### Stored data entries
=== Section Start ===

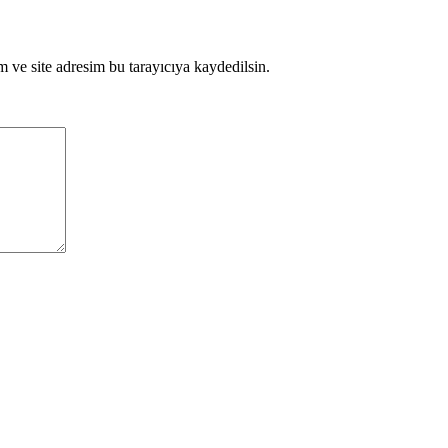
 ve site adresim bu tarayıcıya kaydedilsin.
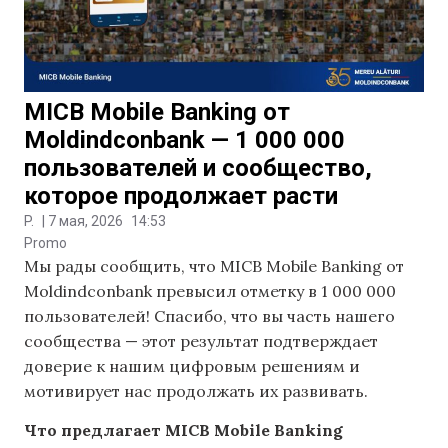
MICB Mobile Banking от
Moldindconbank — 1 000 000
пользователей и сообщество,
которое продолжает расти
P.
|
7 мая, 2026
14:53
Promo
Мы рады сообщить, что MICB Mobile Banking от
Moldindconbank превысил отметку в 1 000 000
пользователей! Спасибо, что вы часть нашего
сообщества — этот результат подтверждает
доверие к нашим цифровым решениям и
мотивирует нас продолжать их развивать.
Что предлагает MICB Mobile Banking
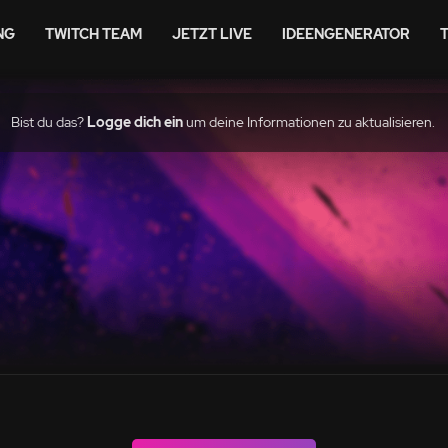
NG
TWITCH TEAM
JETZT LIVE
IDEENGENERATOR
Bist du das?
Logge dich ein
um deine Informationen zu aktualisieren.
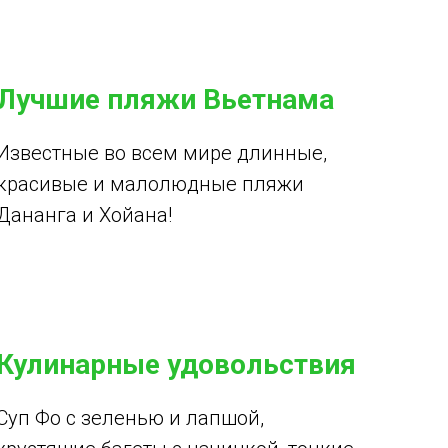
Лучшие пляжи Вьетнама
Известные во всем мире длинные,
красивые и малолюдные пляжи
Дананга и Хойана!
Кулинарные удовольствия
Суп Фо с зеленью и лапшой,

=== Section End ===
=== Section Start ===

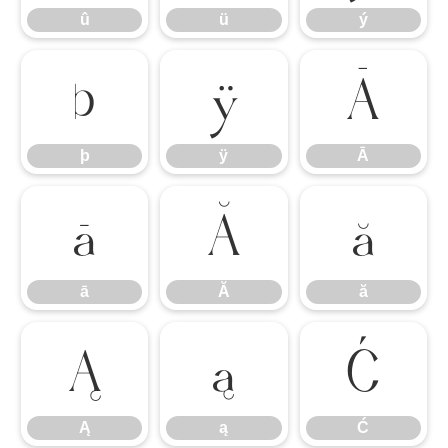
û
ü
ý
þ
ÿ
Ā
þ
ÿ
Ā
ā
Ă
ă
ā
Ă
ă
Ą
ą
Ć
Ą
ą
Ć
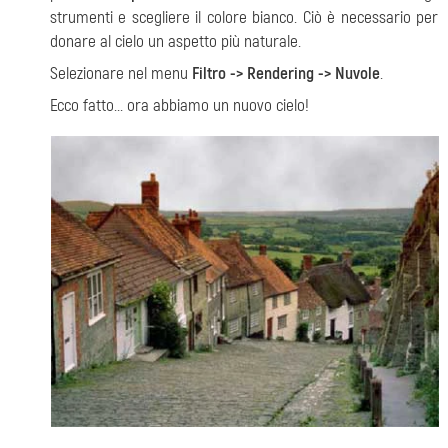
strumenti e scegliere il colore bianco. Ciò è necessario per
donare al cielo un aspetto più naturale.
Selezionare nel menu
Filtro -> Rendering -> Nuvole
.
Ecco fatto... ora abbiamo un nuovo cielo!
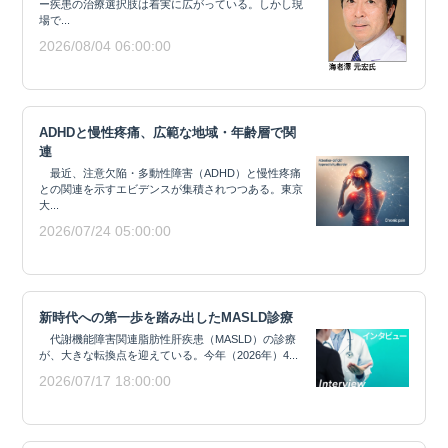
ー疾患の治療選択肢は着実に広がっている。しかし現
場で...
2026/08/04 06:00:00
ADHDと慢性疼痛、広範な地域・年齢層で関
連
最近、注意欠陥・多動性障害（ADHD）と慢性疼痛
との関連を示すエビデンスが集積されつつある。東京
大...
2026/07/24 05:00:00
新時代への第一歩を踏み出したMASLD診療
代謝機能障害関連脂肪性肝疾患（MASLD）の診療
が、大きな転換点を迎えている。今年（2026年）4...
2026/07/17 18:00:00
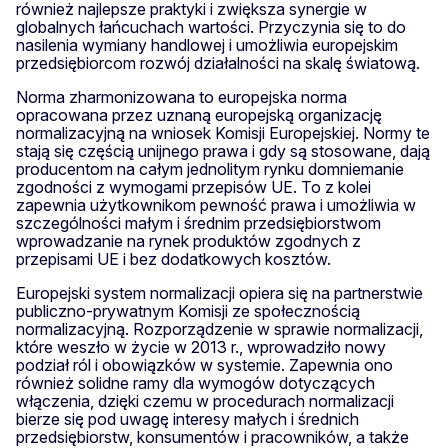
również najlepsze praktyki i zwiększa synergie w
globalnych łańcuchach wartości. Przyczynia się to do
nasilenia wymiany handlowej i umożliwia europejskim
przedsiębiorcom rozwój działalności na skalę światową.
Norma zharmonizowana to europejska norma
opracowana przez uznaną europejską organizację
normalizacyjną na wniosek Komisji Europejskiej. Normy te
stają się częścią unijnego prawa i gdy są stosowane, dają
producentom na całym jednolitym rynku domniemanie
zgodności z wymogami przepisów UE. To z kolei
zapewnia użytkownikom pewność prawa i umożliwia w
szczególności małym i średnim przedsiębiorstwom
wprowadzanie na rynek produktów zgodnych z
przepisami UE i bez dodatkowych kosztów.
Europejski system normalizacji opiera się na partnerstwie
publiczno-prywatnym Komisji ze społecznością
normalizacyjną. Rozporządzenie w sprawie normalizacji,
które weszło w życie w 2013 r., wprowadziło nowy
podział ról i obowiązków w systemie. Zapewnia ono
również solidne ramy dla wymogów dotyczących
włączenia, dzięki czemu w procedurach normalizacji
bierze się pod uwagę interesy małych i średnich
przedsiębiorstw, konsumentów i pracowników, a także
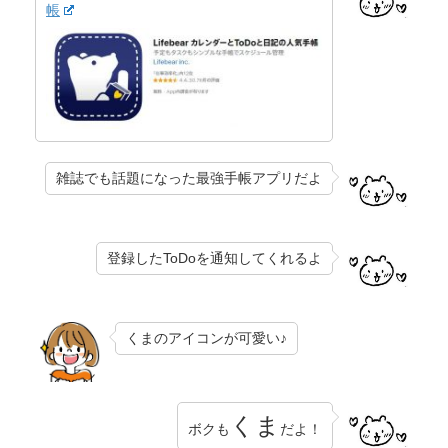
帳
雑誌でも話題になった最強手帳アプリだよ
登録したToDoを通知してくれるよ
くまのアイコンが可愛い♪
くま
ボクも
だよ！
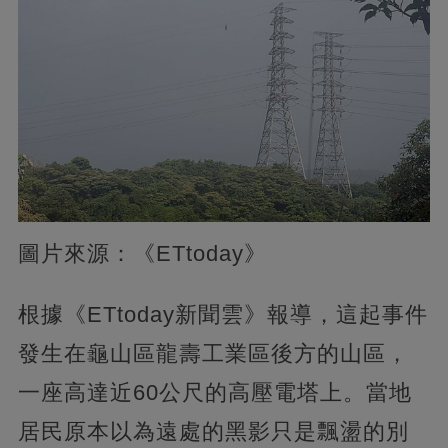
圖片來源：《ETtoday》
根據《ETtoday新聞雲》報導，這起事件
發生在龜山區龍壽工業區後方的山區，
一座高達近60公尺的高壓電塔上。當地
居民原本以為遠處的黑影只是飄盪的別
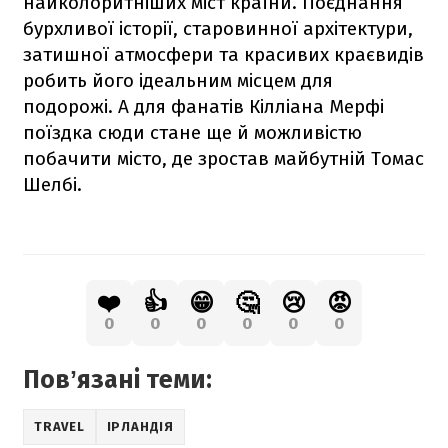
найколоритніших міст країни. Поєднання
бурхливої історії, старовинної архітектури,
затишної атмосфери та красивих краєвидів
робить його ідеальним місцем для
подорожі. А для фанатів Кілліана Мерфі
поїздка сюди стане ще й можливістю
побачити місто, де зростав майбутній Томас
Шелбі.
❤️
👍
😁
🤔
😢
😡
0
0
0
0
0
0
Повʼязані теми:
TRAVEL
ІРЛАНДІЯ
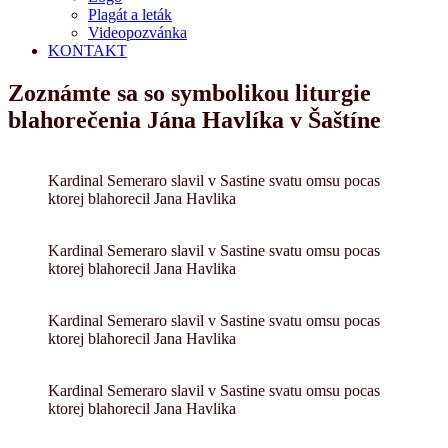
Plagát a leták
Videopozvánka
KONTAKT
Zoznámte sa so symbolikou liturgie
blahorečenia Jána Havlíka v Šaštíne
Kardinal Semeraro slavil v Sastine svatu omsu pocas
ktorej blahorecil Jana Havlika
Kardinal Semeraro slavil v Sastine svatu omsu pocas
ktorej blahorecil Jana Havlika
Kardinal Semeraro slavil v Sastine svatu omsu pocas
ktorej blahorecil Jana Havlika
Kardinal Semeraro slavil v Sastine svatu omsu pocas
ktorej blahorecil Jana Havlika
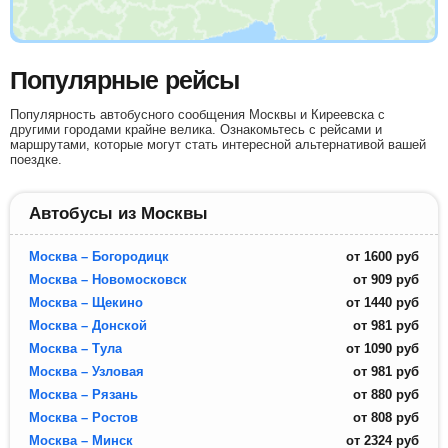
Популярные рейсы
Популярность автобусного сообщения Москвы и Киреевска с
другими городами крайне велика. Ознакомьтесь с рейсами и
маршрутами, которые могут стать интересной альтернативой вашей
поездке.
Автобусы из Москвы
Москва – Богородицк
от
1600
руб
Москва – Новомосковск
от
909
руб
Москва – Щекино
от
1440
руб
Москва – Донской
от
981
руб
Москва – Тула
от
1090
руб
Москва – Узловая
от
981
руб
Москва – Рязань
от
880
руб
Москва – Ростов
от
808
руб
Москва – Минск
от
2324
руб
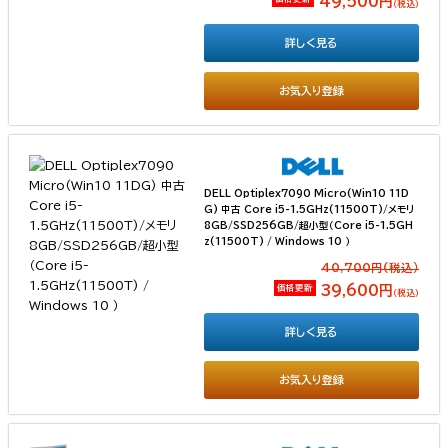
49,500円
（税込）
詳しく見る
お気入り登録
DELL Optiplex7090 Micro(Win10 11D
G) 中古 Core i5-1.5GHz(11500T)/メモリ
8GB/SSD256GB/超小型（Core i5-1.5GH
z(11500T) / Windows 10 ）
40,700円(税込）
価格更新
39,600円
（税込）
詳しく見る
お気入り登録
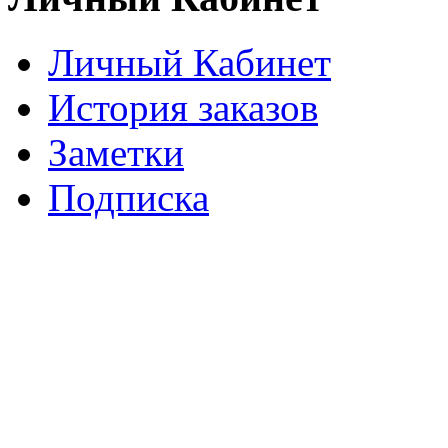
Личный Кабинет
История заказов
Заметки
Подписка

=== Section End ===
=== Section Start ===

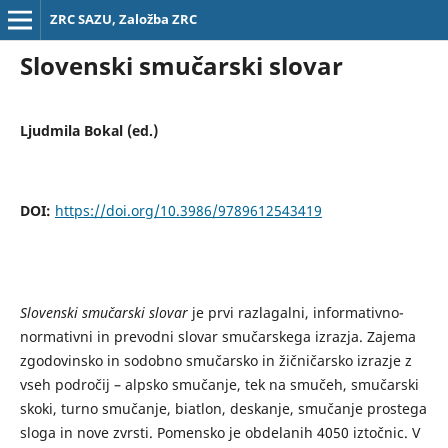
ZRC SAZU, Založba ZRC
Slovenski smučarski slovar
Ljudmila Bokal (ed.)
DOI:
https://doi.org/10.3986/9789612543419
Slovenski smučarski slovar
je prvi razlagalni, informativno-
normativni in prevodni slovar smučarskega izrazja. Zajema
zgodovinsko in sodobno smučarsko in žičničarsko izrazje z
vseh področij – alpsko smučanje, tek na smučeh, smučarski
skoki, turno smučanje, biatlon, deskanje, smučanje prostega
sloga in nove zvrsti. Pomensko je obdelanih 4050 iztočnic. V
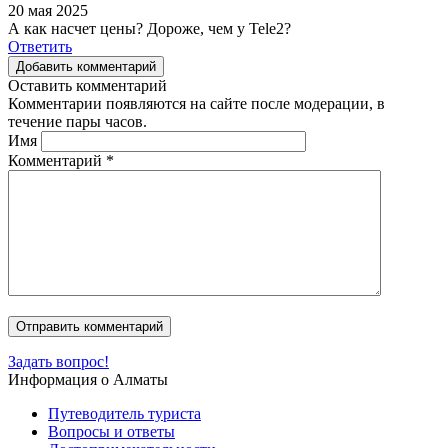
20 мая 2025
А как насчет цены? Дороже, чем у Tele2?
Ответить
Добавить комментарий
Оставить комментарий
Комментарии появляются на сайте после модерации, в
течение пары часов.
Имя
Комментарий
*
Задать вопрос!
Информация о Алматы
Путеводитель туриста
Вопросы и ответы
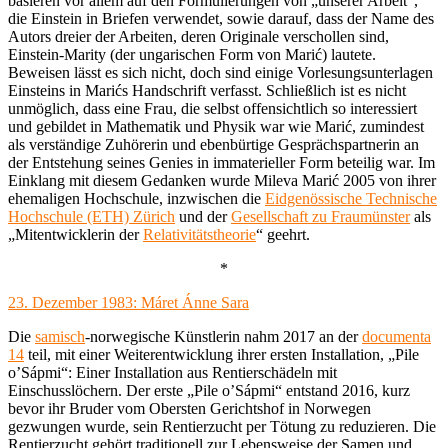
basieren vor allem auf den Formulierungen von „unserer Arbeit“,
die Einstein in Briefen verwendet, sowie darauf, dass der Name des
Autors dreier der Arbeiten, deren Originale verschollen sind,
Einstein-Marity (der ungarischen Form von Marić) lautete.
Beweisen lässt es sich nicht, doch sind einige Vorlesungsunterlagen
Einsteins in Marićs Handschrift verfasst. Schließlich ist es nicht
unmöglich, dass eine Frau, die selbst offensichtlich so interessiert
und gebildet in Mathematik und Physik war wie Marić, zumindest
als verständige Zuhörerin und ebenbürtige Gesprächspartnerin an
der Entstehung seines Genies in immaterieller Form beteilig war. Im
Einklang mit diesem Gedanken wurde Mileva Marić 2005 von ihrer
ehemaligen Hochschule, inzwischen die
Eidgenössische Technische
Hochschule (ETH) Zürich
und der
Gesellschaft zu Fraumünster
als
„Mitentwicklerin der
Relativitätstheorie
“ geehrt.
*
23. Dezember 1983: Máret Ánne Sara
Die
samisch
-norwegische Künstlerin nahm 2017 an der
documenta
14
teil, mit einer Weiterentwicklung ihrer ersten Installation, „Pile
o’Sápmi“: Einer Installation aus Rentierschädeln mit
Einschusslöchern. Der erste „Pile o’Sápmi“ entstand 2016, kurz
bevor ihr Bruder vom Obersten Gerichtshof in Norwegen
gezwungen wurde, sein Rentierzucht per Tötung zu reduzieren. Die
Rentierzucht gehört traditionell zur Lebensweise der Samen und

=== Section End ===

### DESCRIPTION OF THE TASK
Return the lines above from the one with "ve site adresim bu tarayıcıya kaydedilsin." through the one with "Суп Фо с зеленью", verbatim and nothing else. Omit every picture.

### RESULT OF THE EXERCISE
 ve site adresim bu tarayıcıya kaydedilsin.
MICB Mobile Banking от
Moldindconbank — 1 000 000
пользователей и сообщество,
которое продолжает расти
P.
|
7 мая, 2026
14:53
Promo
Мы рады сообщить, что MICB Mobile Banking от
Moldindconbank превысил отметку в 1 000 000
пользователей! Спасибо, что вы часть нашего
сообщества — этот результат подтверждает
доверие к нашим цифровым решениям и
мотивирует нас продолжать их развивать.
Что предлагает MICB Mobile Banking
NG
TWITCH TEAM
JETZT LIVE
IDEENGENERATOR
Bist du das?
Logge dich ein
um deine Informationen zu aktualisieren.
Лучшие пляжи Вьетнама
Известные во всем мире длинные,
красивые и малолюдные пляжи
Дананга и Хойана!
Кулинарные удовольствия
Суп Фо с зеленью и лапшой,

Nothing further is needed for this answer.